Work order →
The answer must consist of every line from the entries below that contains the word "label".

Supplied records START

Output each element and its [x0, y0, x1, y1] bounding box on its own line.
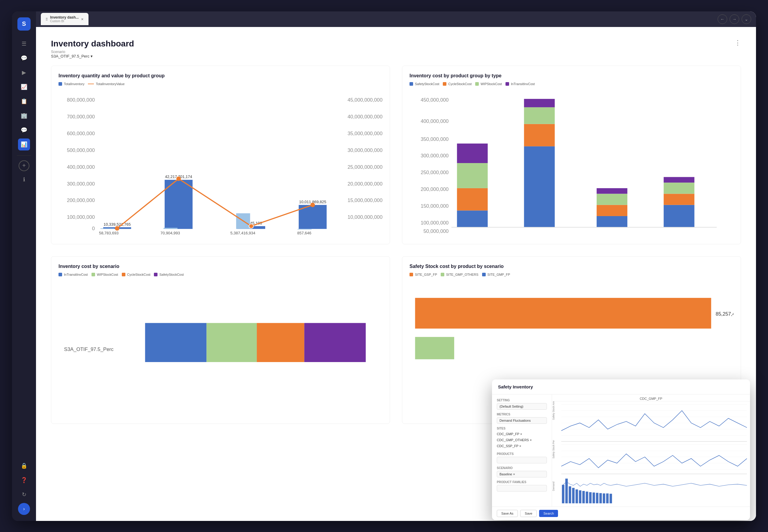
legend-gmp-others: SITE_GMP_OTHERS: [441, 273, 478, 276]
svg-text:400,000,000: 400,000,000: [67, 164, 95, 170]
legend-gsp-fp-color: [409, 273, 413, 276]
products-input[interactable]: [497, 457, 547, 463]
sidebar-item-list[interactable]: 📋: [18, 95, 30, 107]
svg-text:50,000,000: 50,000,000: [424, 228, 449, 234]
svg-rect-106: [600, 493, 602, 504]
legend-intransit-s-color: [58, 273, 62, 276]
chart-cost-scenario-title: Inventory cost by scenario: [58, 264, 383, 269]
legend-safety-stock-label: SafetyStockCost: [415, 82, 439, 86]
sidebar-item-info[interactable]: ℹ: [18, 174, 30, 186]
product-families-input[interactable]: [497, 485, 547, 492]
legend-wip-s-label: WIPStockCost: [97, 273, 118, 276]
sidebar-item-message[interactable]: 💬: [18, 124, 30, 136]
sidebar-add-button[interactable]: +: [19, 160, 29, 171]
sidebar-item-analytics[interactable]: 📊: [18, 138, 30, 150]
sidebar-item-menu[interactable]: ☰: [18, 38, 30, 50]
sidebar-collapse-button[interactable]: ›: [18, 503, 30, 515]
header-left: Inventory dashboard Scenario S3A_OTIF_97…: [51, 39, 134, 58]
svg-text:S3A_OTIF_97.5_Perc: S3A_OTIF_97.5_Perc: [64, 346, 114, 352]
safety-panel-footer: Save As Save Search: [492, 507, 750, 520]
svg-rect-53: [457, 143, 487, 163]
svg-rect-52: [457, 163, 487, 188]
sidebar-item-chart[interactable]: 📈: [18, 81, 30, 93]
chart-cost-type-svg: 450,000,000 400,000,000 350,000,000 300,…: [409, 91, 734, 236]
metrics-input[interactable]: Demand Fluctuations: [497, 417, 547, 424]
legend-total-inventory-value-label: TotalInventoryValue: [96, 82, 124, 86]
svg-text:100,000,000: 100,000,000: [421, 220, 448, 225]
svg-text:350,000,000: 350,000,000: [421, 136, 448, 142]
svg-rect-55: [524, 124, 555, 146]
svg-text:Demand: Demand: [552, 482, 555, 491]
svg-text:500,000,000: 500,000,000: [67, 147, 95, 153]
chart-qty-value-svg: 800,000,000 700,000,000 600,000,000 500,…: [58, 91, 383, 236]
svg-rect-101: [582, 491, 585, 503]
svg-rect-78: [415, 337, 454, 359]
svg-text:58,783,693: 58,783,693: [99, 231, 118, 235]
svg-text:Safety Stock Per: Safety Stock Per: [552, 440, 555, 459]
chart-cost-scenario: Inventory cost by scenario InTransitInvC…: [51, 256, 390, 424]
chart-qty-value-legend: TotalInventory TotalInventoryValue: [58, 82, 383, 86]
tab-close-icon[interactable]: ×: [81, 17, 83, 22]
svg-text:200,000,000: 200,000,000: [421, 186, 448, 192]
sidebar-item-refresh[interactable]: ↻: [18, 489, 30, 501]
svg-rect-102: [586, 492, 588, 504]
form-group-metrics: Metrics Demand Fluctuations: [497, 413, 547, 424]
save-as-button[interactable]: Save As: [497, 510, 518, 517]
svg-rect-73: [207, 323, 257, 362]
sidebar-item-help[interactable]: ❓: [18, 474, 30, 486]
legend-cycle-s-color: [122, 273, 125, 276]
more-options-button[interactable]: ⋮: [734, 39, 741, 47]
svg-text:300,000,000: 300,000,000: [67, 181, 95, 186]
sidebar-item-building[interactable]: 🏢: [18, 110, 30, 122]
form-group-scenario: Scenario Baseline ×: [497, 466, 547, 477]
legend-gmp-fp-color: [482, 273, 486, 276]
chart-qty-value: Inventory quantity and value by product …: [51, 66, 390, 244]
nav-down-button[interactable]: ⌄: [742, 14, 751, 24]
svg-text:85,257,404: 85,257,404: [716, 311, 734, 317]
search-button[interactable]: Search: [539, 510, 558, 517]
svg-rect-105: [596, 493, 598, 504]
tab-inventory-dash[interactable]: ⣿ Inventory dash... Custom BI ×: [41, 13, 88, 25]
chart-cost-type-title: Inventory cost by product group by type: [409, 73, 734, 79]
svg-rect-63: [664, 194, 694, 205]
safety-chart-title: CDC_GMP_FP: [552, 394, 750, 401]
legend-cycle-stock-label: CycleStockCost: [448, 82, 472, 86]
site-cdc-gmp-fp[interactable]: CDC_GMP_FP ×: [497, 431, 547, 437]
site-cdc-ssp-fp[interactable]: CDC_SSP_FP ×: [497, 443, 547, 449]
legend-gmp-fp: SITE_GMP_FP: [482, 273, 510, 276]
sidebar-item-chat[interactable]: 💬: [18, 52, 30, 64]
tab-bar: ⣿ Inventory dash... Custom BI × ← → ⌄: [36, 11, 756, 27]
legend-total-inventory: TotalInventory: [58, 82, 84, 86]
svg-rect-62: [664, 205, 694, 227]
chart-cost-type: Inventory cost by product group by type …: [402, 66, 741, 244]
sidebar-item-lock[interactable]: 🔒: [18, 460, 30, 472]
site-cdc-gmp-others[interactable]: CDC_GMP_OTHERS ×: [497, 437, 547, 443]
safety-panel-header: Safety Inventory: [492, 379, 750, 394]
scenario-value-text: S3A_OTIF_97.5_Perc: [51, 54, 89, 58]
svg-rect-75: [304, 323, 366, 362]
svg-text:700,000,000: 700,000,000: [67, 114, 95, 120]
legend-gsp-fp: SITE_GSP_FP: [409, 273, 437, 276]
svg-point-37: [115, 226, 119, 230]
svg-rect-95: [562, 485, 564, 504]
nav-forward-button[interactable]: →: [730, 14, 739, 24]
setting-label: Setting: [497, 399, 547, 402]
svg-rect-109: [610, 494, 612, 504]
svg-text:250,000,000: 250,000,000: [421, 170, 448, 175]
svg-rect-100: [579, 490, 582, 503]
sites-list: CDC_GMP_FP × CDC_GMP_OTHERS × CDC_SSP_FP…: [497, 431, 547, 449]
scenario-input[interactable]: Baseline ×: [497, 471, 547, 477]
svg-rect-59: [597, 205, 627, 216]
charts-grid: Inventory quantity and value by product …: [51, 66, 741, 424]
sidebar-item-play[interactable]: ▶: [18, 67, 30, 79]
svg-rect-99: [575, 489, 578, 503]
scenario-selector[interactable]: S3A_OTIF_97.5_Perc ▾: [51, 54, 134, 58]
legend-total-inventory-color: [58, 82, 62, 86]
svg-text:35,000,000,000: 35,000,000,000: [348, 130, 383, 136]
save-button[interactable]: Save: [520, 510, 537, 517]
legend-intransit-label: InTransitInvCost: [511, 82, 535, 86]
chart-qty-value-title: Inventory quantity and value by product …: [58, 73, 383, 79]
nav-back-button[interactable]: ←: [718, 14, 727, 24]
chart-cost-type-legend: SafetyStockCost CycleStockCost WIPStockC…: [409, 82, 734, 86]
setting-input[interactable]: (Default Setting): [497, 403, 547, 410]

Supplied records END

Output of the task →
legend-safety-stock-label: SafetyStockCost: [415, 82, 439, 86]
legend-wip-s-label: WIPStockCost: [97, 273, 118, 276]
legend-total-inventory-value-label: TotalInventoryValue: [96, 82, 124, 86]
legend-cycle-stock-label: CycleStockCost: [448, 82, 472, 86]
setting-label: Setting: [497, 399, 547, 402]
legend-intransit-label: InTransitInvCost: [511, 82, 535, 86]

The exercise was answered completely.